### Problem requirements
For the data below, work out the number of lines containing the string "dell" and answer with that number only.

(Dataset entries)

——

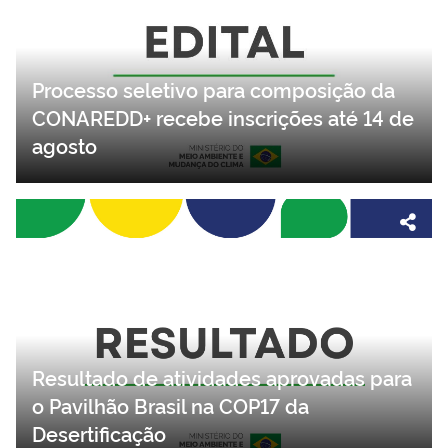
Processo seletivo para composição da
CONAREDD+ recebe inscrições até 14 de
agosto
Resultado de atividades aprovadas para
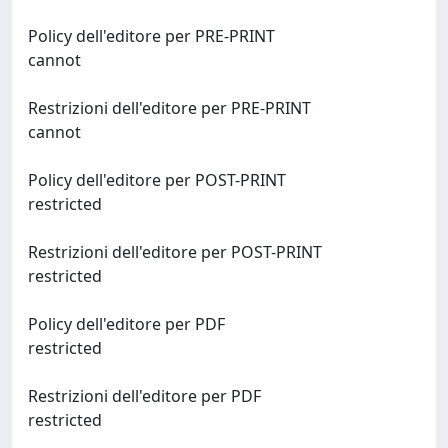
Policy dell'editore per PRE-PRINT
cannot
Restrizioni dell'editore per PRE-PRINT
cannot
Policy dell'editore per POST-PRINT
restricted
Restrizioni dell'editore per POST-PRINT
restricted
Policy dell'editore per PDF
restricted
Restrizioni dell'editore per PDF
restricted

——

### Problem solution
6